Director Dawn Loveland Navarro keeps the pace of the show moving, but she can’t overcome some of its flaws: both acts are too long and repetitious. We see what is coming in each act and keep waiting and waiting for it to occur. In act one, even though I’ve seen the play before, there were at least three places where I was sure the “curtain” would go down.

Costume designer Kate Bunce does a good job with the turn of the century costumes and sound designer Joel Abbott makes effective use of ragtime.

Darlene Hope’s Esther fully realizes the determination, dreams and disillusionment of the character while also showing us her strength. It is a strong performance.

Overall the acting is very good. Ben MacLaughlin starts slowly as Mr. Marx but by the end of act one you know so much about his hopes and dreams, not through dialogue but his performance. Xenia Gray has a more one dimensional role as the landlady – the voice of practicality and reason.

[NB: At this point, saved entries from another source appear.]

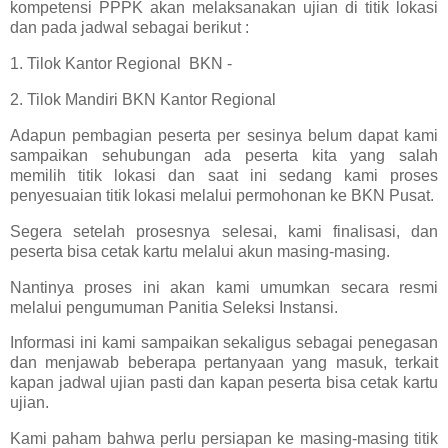
kompetensi PPPK akan melaksanakan ujian di titik lokasi
dan pada jadwal sebagai berikut :
1. Tilok Kantor Regional BKN -
2. Tilok Mandiri BKN Kantor Regional
Adapun pembagian peserta per sesinya belum dapat kami
sampaikan sehubungan ada peserta kita yang salah
memilih titik lokasi dan saat ini sedang kami proses
penyesuaian titik lokasi melalui permohonan ke BKN Pusat.
Segera setelah prosesnya selesai, kami finalisasi, dan
peserta bisa cetak kartu melalui akun masing-masing.
Nantinya proses ini akan kami umumkan secara resmi
melalui pengumuman Panitia Seleksi Instansi.
Informasi ini kami sampaikan sekaligus sebagai penegasan
dan menjawab beberapa pertanyaan yang masuk, terkait
kapan jadwal ujian pasti dan kapan peserta bisa cetak kartu
ujian.
Kami paham bahwa perlu persiapan ke masing-masing titik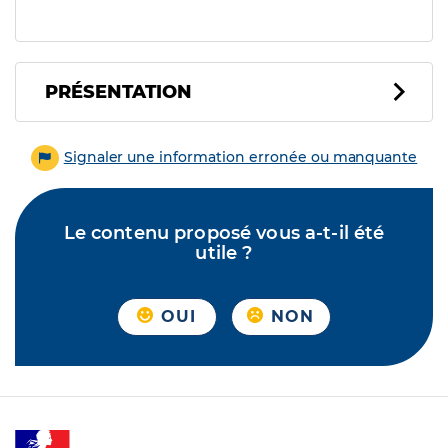
PRÉSENTATION
Signaler une information erronée ou manquante
Le contenu proposé vous a-t-il été
utile ?
OUI
NON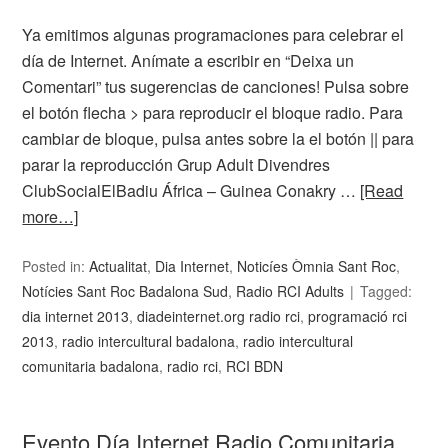
Ya emitimos algunas programaciones para celebrar el
día de Internet. Anímate a escribir en “Deixa un
Comentari” tus sugerencias de canciones! Pulsa sobre
el botón flecha > para reproducir el bloque radio. Para
cambiar de bloque, pulsa antes sobre la el botón || para
parar la reproducción Grup Adult Divendres
ClubSocialElBadiu África – Guinea Conakry …
[Read
more…]
Posted in:
Actualitat
,
Dia Internet
,
Noticíes Òmnia Sant Roc
,
Notícies Sant Roc Badalona Sud
,
Radio RCI Adults
Tagged:
dia internet 2013
,
diadeinternet.org radio rci
,
programació rci
2013
,
radio intercultural badalona
,
radio intercultural
comunitaria badalona
,
radio rci
,
RCI BDN
Evento Día Internet Radio Comunitaria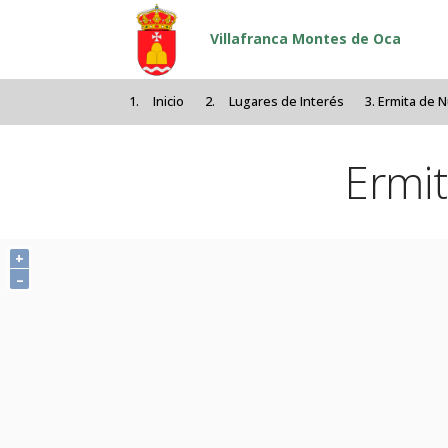
Pasar al contenido principal
Villafranca Montes de Oca
Inicio
Lugares de Interés
Ermita de 
Ermi
+
–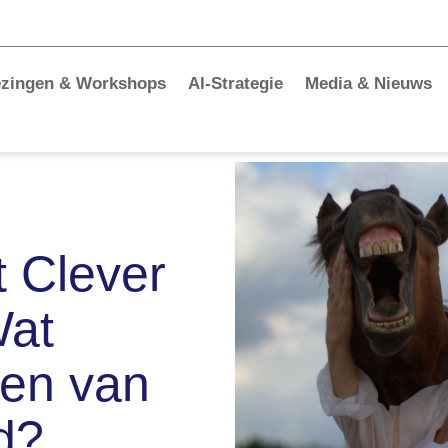
ezingen & Workshops
AI-Strategie
Media & Nieuws
t Clever
Wat
ren van
d?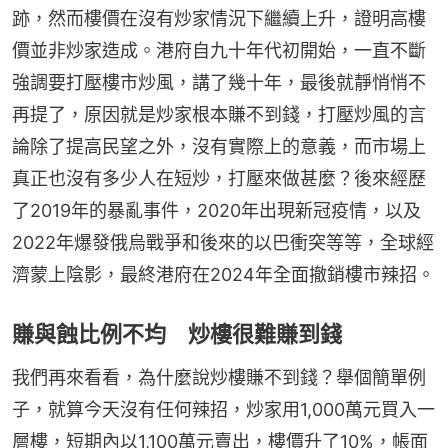
跡，然而樓價在沒有炒家情況下繼續上升，證明高樓
價並非炒家造成。港府自九十年代初開始，一直不斷
強調要打壓樓市炒風，講了幾十年，最後就靜悄悄不
再提了，原因就是炒家根本賺不到錢，打壓炒風的言
論除了提高民望之外，沒有實際上的意義，而市場上
真正也沒有多少人在短炒，打壓來做甚麼？後來經歷
了2019年的暴亂事件，2020年出現新冠疫情，以及
2022年爆發俄烏戰爭和後來的以巴衝突等等，全球經
濟蒙上陰影，最終港府在2024年全面撤銷樓市辣招。
賺與蝕比例不均 炒樓很難賺到錢
我們再來看看，為什麼說炒樓賺不到錢？舉個簡單例
子，就算今天沒有任何辣招，炒家用1,000萬元買入一
層樓，短期內以1,100萬元賣出，樓價升了10%，帳面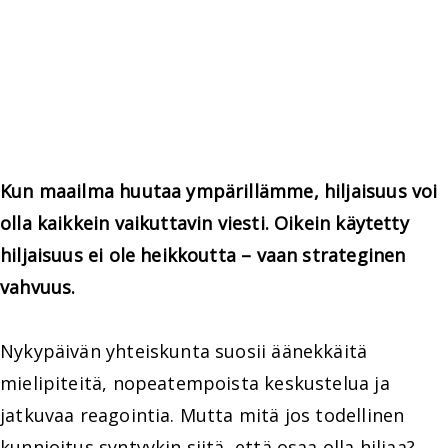
Kun maailma huutaa ympärillämme, hiljaisuus voi
olla kaikkein vaikuttavin viesti. Oikein käytetty
hiljaisuus ei ole heikkoutta – vaan strateginen
vahvuus.
Nykypäivän yhteiskunta suosii äänekkäitä
mielipiteitä, nopeatempoista keskustelua ja
jatkuvaa reagointia. Mutta mitä jos todellinen
kunnioitus syntyykin siitä, että osaa olla hiljaa?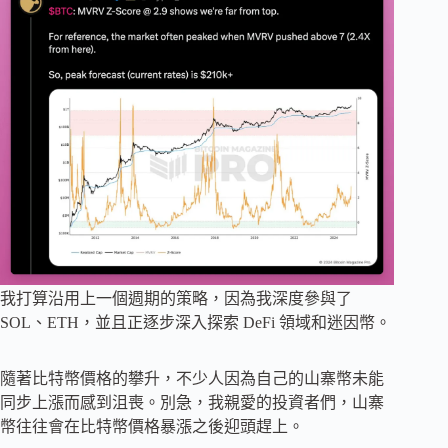
我打算沿用上一個週期的策略，因為我深度參與了
SOL、ETH，並且正逐步深入探索 DeFi 領域和迷因幣。
隨著比特幣價格的攀升，不少人因為自己的山寨幣未能
同步上漲而感到沮喪。別急，我親愛的投資者們，山寨
幣往往會在比特幣價格暴漲之後迎頭趕上。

Beethovan Oden has the challenging role of George; challenging because while Esther believes in him, the audience is suspicious almost from the start of the correspondence. Certainly, he is the villain in the play and he does convey a menacing nature and a calculating personality.

The other two women, Anna Laura Strider as Mrs. Van Buren and Zuri Eshun as Mayme are good as the counterpoints to Esther. With each, we do understand not only their hopes, but their compromises.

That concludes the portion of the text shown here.